With regard to data streams currently viewed as lying outside of the medical device domain and the associated regulatory constraints, establishment of an infrastructural basis that would enable reliability and structured risk management comparable with the medical device sector, adequate for the emerging usage scenarios of potentially safety critical bedside decision support beyond what the unaided human can implement, would serve to make explicit and supportable the already inevitable technological convergence of the medical device and software sectors. It would establish a solid and safe basis for implementing advanced clinical decision support technology without compromising patient safety. To keep risk management efforts manageable, a modular architecture that incorporates meaningful structured risk management by design and complies with regulatory constraints (which may also require adaptation in the long run) appears of critical importance.
A modular architecture for medical data acquisition, processing, and visualisation, based on open interface standards with associated structured risk management procedures incorporating at least partially automated quality assurance procedures evolved from existing standards in the medical device industry would enable implementation of state-of-the-art clinical decision support based on all available data that pushes beyond what the unaided human can achieve without compromising patient safety.

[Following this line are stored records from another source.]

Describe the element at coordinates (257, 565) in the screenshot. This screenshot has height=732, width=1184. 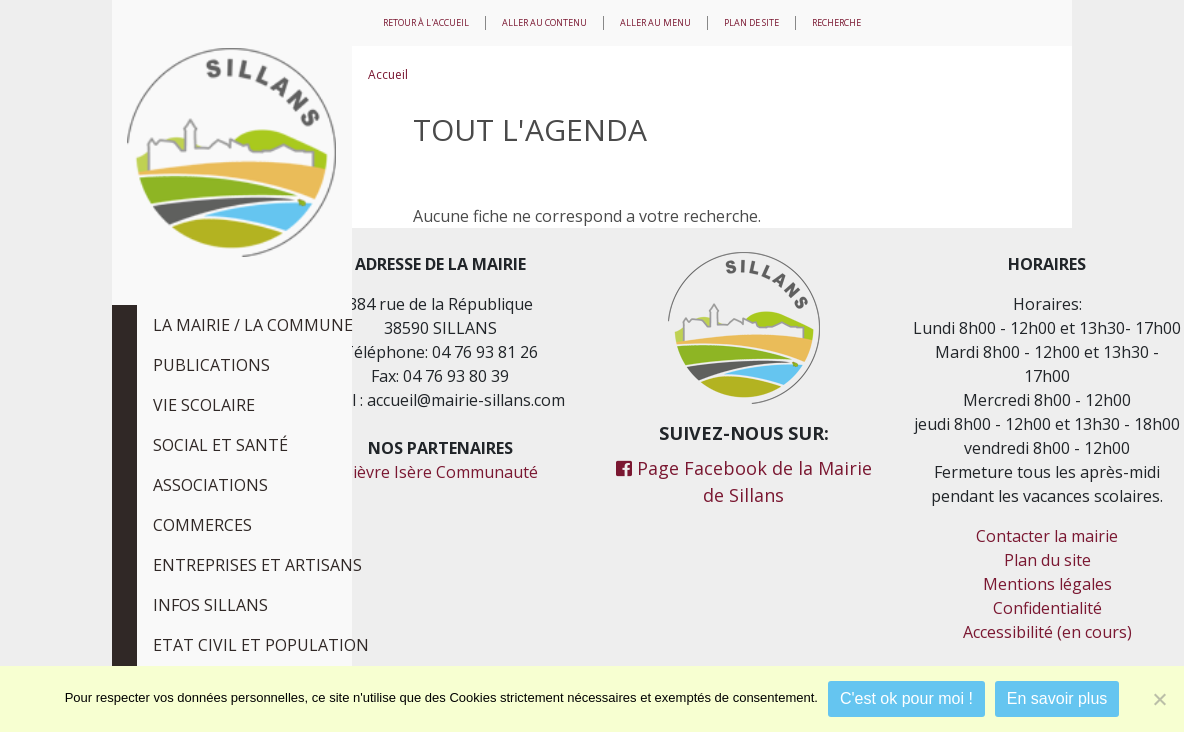 I see `Entreprises et Artisans [tab]` at that location.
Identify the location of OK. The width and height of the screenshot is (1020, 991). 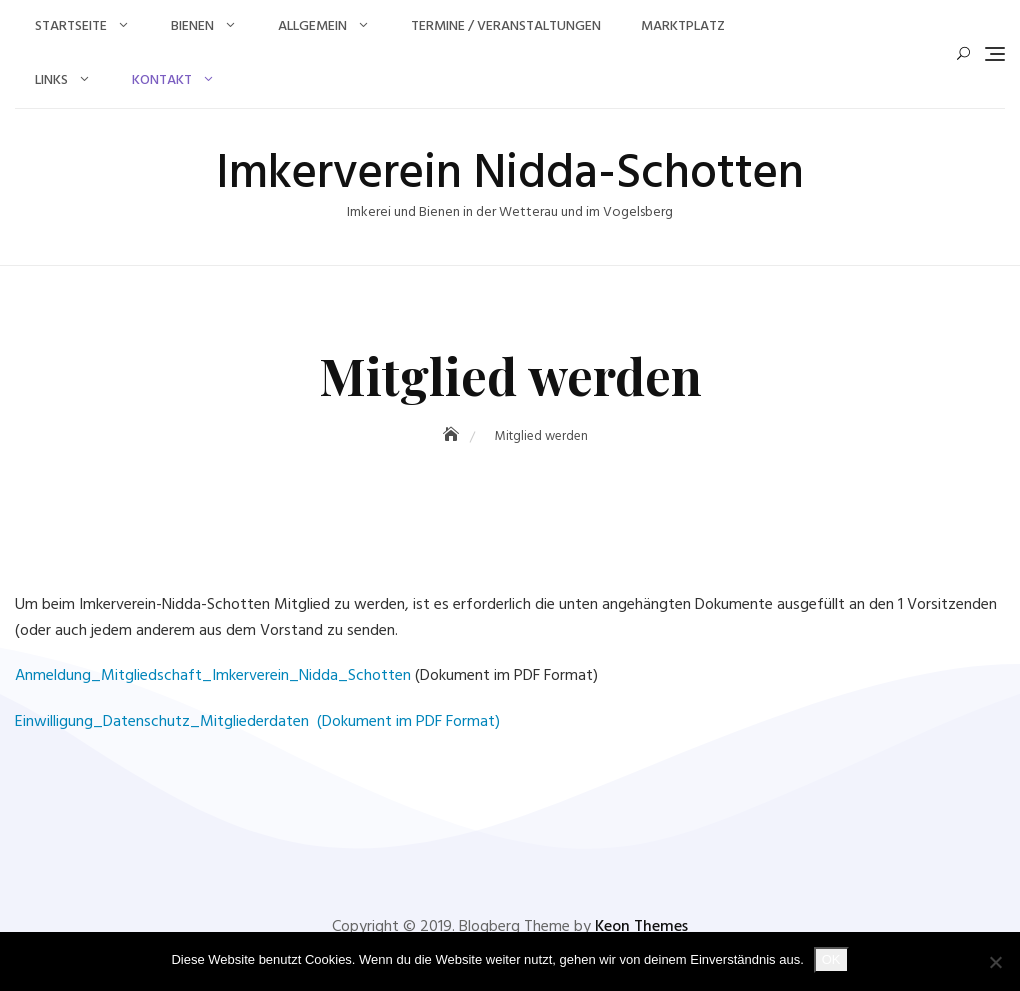 (831, 959).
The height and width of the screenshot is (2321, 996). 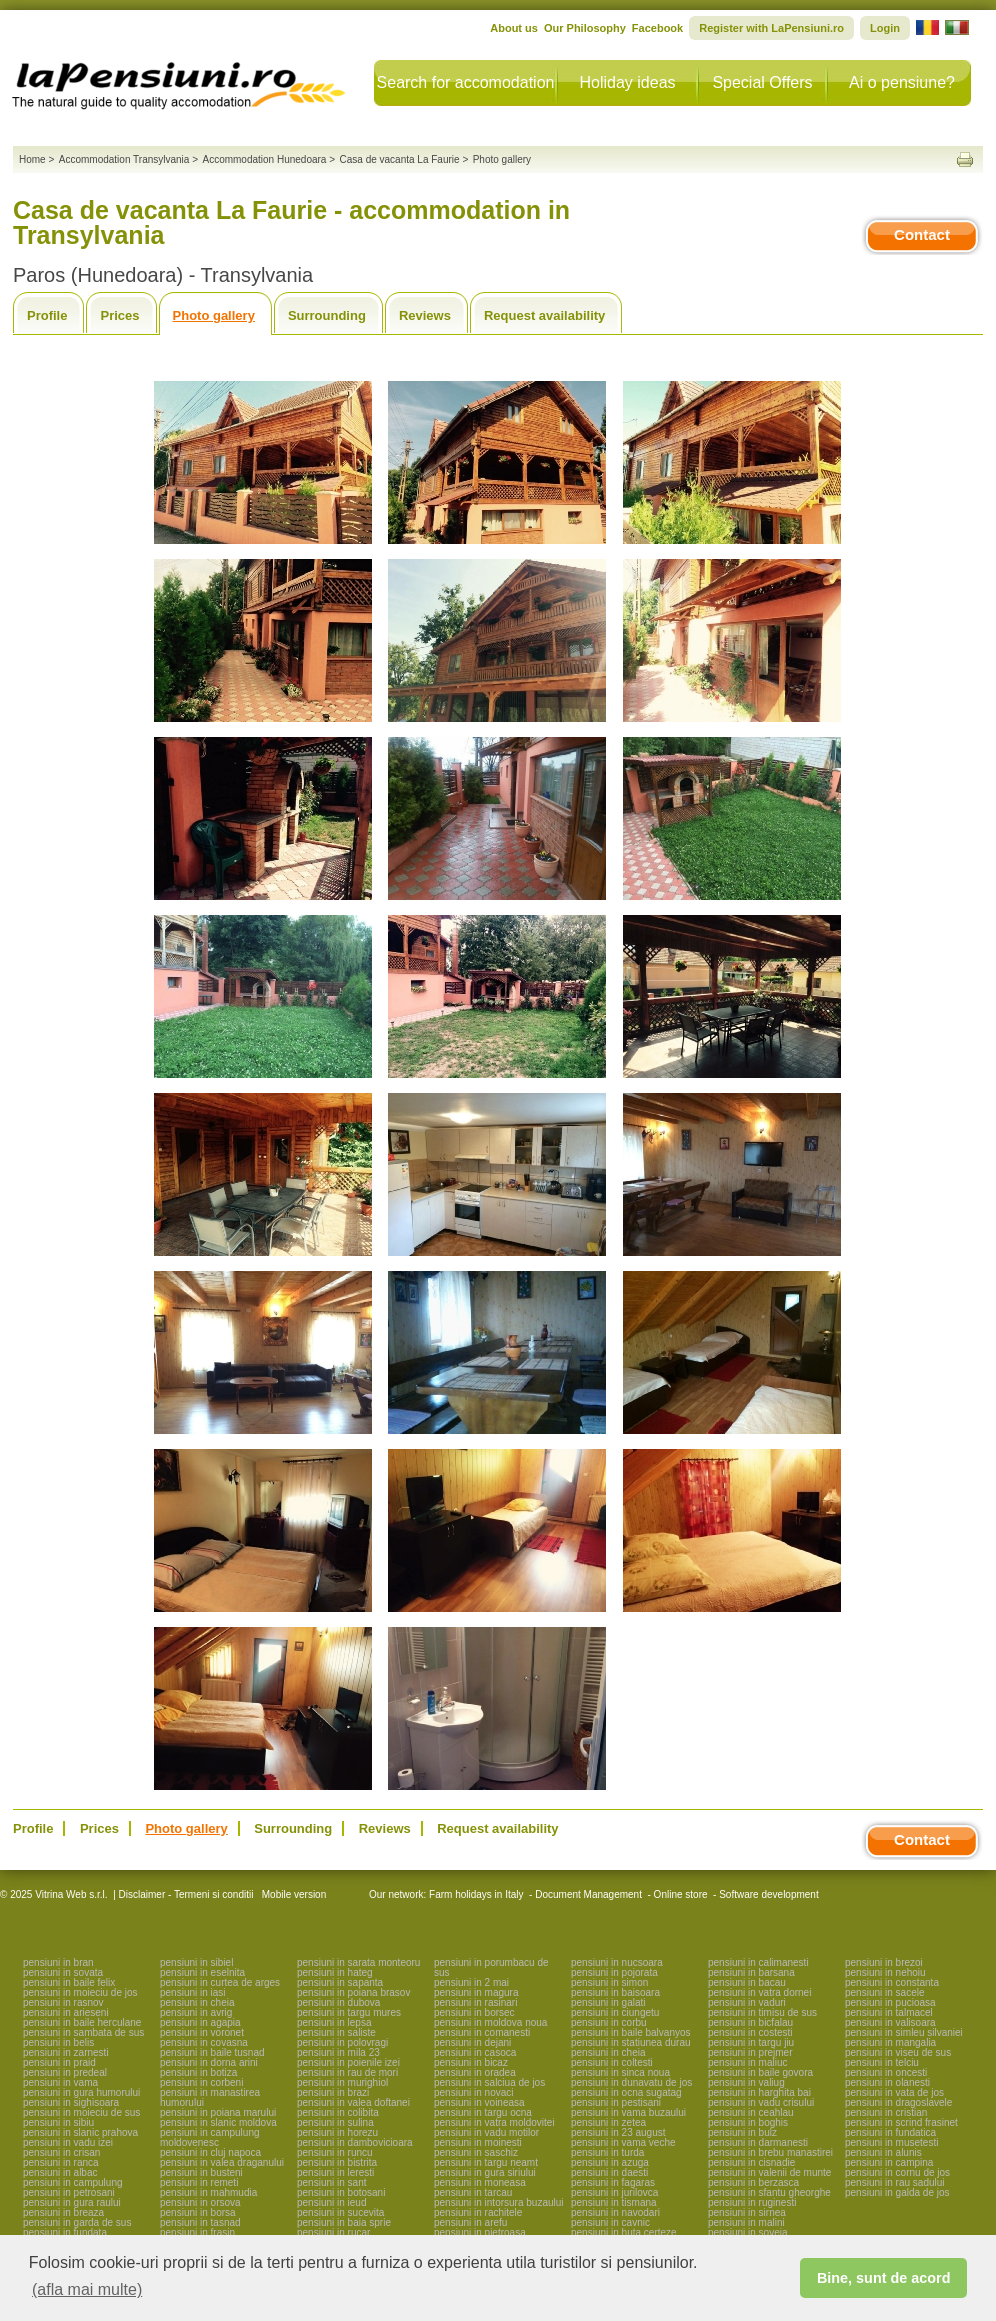 I want to click on pensiuni in bran, so click(x=58, y=1962).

In the absence of sufficiently detailed and provably workable interface specifications that would enable regulatory enforcement, incentives for implementation by manufacturers, aside from the intrinsic motivation of improving patient care, may come from the hugely successful examples provided by the mobile device industry, along with the commercial potential of a new market for providing risk management packages as a service to healthcare providers.
Failing that, it will be left to customers to demand meaningful structural innovation that enables state-of-the-art patient care at affordable cost and manageable risk.
Conflict of Interest
SZ is PI of the “AcuWave” project supported by the Dräger foundation, which aims at improving bedside availability of advanced post processing algorithms at the ICU bedside.